Défaut de paiement : la Russie paye certaines de ses dettes en dollars

Actualités - Cette semaine, la Russie parvient à éviter le défaut de paiement de sa dette souveraine. Le pays a versé près de 650 millions de dollars pour s'acquitter de deux emprunts obligataires. Tandis que la guerre en Ukraine se poursuit, la Russie se bat sur le front économique en puisant dans ses énormes réserves de devises étrangères. Jusqu'à quand Vladimir Poutine parviendra-t-il ainsi à danser sur le volcan ? Le point avec Le Courrier Financier.

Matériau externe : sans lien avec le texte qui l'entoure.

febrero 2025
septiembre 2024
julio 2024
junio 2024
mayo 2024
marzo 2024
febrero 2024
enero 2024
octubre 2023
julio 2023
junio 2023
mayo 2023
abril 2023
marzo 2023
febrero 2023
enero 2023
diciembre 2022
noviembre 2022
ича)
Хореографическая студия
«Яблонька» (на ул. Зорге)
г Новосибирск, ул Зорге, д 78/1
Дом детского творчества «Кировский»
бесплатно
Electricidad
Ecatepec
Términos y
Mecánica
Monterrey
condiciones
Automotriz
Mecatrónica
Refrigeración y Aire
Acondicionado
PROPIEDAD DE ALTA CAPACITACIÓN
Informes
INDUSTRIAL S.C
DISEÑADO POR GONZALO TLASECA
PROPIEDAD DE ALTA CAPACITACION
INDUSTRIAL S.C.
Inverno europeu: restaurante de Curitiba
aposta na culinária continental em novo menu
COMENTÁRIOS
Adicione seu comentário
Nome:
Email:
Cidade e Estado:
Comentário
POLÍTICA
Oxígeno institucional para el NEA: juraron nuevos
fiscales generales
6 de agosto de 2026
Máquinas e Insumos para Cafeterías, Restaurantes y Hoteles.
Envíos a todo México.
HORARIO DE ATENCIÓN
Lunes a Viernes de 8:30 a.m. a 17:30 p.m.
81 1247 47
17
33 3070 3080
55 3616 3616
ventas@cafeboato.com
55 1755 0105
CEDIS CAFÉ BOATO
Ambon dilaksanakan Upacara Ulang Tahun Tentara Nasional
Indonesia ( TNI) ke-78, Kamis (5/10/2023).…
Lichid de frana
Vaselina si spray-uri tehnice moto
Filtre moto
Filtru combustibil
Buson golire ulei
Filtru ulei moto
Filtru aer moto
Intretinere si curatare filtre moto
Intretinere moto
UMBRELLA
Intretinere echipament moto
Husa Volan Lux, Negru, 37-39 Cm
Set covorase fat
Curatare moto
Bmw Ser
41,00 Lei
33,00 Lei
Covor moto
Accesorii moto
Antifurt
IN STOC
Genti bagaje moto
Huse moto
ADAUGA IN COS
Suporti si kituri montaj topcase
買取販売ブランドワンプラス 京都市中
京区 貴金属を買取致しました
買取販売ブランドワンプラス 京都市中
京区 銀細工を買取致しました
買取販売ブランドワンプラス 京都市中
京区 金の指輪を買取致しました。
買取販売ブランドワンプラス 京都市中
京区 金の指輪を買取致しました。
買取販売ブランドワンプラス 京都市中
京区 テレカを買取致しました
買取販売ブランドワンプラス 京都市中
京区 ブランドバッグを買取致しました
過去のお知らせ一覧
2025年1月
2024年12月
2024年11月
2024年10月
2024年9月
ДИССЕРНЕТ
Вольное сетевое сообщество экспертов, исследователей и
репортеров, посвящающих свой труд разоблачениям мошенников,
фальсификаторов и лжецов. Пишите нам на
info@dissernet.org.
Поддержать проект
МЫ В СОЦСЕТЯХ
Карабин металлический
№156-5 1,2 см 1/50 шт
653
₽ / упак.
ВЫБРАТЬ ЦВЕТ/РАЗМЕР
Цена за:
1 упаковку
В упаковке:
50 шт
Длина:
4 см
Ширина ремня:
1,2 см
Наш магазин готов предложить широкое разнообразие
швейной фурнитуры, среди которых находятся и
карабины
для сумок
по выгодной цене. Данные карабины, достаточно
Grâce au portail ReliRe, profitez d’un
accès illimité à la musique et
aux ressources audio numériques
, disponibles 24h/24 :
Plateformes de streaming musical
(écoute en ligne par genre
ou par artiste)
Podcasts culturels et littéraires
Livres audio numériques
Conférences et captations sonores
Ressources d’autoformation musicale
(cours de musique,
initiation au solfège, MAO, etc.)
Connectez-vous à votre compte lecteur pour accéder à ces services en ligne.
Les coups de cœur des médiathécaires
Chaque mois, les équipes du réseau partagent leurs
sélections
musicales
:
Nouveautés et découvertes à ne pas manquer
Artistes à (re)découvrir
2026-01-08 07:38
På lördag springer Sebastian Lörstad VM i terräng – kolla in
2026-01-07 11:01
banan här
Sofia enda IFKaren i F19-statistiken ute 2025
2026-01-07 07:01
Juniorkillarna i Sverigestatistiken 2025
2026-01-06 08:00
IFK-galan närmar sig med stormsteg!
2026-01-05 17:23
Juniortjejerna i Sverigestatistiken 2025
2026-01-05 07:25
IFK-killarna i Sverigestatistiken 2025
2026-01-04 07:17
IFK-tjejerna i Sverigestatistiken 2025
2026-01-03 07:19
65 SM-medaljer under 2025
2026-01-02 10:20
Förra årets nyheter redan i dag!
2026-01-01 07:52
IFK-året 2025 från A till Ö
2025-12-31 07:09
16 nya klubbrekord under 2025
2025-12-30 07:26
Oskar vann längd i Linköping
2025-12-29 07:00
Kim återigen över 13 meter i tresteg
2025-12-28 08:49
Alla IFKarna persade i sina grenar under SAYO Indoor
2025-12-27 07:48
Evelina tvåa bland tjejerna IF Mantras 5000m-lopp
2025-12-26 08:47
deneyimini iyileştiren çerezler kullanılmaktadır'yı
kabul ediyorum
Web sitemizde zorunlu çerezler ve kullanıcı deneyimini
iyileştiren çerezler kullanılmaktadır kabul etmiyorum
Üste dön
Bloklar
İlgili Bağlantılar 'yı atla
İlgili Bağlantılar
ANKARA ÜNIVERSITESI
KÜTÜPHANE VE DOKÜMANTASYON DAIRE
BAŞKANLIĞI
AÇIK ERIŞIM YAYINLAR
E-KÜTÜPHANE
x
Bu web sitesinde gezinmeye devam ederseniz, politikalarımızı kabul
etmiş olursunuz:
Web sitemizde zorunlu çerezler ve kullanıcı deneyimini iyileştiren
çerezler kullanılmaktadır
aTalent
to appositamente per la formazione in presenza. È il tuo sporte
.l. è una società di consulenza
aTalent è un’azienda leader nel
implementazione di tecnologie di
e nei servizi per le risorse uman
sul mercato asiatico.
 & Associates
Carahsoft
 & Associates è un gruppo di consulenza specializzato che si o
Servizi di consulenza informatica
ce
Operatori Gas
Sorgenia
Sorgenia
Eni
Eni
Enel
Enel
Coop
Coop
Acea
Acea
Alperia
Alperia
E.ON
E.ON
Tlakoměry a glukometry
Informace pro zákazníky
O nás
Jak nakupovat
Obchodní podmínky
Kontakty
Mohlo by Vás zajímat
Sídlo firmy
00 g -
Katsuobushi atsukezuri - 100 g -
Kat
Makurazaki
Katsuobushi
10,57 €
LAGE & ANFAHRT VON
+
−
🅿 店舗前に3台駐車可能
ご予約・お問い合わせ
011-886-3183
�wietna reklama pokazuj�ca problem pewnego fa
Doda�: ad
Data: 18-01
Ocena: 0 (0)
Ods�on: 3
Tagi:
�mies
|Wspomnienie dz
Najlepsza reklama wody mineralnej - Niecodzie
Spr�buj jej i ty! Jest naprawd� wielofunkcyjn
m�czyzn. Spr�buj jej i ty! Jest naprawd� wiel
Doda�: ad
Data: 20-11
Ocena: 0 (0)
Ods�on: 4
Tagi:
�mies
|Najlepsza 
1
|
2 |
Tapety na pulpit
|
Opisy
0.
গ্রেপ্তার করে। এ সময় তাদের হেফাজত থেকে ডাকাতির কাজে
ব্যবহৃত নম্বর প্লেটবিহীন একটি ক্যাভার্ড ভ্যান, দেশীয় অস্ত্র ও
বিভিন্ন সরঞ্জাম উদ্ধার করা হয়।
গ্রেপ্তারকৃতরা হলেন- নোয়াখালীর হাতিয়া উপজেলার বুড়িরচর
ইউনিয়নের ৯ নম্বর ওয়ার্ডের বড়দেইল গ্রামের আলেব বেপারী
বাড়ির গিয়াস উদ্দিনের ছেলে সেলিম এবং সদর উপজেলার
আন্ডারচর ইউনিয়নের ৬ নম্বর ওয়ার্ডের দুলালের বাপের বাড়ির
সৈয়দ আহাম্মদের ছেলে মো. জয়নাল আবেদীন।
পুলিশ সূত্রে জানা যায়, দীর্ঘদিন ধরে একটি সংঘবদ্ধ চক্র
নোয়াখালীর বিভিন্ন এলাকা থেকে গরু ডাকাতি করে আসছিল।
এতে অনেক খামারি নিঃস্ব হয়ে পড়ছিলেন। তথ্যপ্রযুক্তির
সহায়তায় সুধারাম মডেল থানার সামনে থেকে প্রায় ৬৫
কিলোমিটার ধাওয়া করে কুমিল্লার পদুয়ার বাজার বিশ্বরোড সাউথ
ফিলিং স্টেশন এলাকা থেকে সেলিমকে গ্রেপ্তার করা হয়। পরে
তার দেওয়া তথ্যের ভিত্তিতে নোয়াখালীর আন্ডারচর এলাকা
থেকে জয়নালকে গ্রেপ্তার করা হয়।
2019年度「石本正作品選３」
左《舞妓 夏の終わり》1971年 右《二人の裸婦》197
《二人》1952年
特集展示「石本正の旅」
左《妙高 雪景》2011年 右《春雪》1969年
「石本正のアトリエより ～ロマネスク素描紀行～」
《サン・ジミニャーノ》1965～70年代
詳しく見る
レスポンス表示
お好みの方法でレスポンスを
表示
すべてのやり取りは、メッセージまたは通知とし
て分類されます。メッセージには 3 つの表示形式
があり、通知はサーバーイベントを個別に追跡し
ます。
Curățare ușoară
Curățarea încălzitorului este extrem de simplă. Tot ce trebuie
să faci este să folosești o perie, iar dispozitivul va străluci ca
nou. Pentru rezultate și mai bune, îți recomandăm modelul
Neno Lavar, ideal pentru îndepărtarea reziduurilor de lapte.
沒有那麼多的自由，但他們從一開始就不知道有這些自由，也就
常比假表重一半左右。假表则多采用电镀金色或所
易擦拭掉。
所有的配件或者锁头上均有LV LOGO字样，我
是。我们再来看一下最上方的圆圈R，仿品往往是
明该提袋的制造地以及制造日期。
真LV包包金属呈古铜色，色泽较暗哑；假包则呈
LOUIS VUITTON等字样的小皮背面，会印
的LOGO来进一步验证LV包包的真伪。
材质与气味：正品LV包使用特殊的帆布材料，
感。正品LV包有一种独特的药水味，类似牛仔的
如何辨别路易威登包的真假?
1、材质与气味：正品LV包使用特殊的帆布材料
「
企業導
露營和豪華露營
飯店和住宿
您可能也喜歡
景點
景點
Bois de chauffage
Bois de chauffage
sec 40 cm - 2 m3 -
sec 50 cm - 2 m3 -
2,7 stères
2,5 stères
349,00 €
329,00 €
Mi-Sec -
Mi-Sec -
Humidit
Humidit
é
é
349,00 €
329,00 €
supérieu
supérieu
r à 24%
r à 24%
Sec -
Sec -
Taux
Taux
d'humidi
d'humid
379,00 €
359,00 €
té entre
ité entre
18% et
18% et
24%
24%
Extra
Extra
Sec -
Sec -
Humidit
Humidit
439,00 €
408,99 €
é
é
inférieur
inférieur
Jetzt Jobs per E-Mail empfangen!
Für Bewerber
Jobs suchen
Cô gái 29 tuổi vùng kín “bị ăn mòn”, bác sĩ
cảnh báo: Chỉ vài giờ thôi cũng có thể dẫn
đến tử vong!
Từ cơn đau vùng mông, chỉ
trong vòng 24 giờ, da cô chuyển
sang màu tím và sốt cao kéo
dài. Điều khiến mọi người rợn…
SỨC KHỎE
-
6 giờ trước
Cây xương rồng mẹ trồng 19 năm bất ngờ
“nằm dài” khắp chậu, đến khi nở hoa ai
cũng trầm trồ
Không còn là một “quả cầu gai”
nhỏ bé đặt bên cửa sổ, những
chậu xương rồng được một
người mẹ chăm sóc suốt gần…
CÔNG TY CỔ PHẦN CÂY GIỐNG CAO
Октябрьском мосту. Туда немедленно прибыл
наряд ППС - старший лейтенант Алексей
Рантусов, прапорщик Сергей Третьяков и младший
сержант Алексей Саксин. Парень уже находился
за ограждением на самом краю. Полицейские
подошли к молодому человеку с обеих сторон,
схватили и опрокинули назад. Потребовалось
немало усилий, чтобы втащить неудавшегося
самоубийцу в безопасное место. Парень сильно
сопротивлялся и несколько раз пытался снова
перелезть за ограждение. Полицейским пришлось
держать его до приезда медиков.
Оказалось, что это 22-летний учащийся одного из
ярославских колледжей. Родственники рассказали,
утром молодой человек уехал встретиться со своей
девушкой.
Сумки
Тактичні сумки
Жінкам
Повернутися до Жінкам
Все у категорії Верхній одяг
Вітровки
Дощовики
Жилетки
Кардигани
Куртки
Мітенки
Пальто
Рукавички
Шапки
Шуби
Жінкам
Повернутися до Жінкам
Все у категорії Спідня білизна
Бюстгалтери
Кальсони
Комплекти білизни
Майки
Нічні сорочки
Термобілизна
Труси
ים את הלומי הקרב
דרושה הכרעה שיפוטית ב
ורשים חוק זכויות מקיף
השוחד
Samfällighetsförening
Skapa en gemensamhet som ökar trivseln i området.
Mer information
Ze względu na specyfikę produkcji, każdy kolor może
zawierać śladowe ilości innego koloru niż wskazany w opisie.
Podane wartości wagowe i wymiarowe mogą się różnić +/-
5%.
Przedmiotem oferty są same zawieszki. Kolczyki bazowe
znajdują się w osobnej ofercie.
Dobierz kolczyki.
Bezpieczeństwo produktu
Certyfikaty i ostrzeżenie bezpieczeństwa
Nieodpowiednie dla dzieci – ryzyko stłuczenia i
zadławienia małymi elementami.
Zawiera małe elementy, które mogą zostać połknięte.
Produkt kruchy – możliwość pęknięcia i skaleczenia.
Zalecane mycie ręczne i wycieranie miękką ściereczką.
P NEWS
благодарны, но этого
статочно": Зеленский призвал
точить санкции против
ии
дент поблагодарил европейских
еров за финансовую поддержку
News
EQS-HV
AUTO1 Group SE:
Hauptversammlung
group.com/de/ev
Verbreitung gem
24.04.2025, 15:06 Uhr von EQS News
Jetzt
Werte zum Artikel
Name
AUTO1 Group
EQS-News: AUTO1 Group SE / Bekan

Défaut de paiement : la Russie paye certaines de ses dettes en dollars

* En anglais « Taisez-vous et prenez mon argent ! »

(Conception : Mathilde Hodouin – Réalisation : Amandine Victor)

Le risque d’un défaut de paiement s’éloigne pour la Russie. Le ministère russe des Finances a annoncé ce vendredi 29 avril avoir réglé deux emprunts obligataires d’une valeur près de 650 millions de dollars (618 millions d’euros). Les fonds ont été transférés ce lundi 2 mai à certains porteurs d’obligations, soit deux jours avant l’échéance. La Russie aurait effectué ce paiement en dollars mais sans recourir aux réserves gelées par les Etats-Unis, a indiqué Reuters dès ce mardi 3 mai. Depuis le début de la guerre en Ukraine, le Trésor américain interdit à la Russie de rembourser sa dette avec des dollars qui proviendrait de banques américaines. La Russie doit composer avec le gel de ses avoirs.

Eviter le défaut de paiement

La dette extérieure russe représente aujourd’hui environ 40 milliards de dollars. L’Occident s’en sert comme levier de pression économique pour mettre fin au conflit en Ukraine. Début avril 2022, la Russie avait tenté — sans succès — de régler en roubles une dette en dollars. L’agence de notation financière S&P Global Ratings avait alors baissé la note de la Russie pour ses paiements en devises étrangères au niveau de « défaut de paiement sélectif ». La note était ainsi tombée à « SD » — soit le dernier niveau avant le « D » qui signifie défaut. En ce qui concerne les paiements en roubles, la note est restée à « CC ». La Russie déploie depuis des efforts considérables pour éviter le défaut de paiement.

Ce vendredi 29 avril, la gouverneure de la Banque centrale russe Elvira Nabioullina a reconnu que Moscou faisait face à des « difficultés de paiements » mais que nous ne pouvions « pas parler de défaut » à ce stade. Il s’agit plus d’un défaut technique que d’une réelle incapacité à rembourser la dette souveraine. D’un point de vue historique, la Russie a déjà a connu le défaut de paiement de ses dettes domestiques en roubles, lors de la crise financière de 1998. Toutefois, il faut remonter au 29 décembre 1917 pour retrouver un exemple de défaut du pays sur sa dette étrangère. La République soviétique de Russie avait alors refusé par décret de reconnaître la dette héritée du régime tsariste.

Course contre la montre

Pour se protéger contre le risque de défaut, la Russie puise dans ses réserves. Après la polémique sur l’or russe, le pays se sert désormais de ses réserves de devises. En date du 31 janvier dernier, la Banque centrale russe disposait de plus de 630 milliards de dollars de réserve. « Cela suffirait à payer toutes les importations du pays pendant un an, sans que la Russie n’ait besoin d’exporter quoi que ce soit », expliquait Jörg Krämer, économiste en chef de la Commerzbank, le 24 février dernier pour le média allemand Tagesschau. Notons qu’une partie des réserves de change de la banque centrale russe reste détenue à l’étranger — et tombe donc sous le coup des sanctions occidentales.

Côté marchés financiers, tous les regards sont tournés vers les échéances à venir. Le 27 mai prochain, la Russie devra s’acquitter d’un emprunt en dollars émis en 2016 et d’un emprunt en euros émis en 2021. Ces échéances interviendront après l’expiration de la licence temporaire accordée par les Etats-Unis — elle court jusqu’au 25 mai — pour permettre des transactions liées aux obligations souveraines russes. Le Trésor américain n’a pas évoqué un éventuel report de l’expiration de cette licence. Pendant ce temps, les négociations se poursuivent difficilement avec l’Ukraine. Ce vendredi 6 mai, une nouvelle évacuation de civils doit avoir lieu à Marioupol (sud-est de l’Ukraine).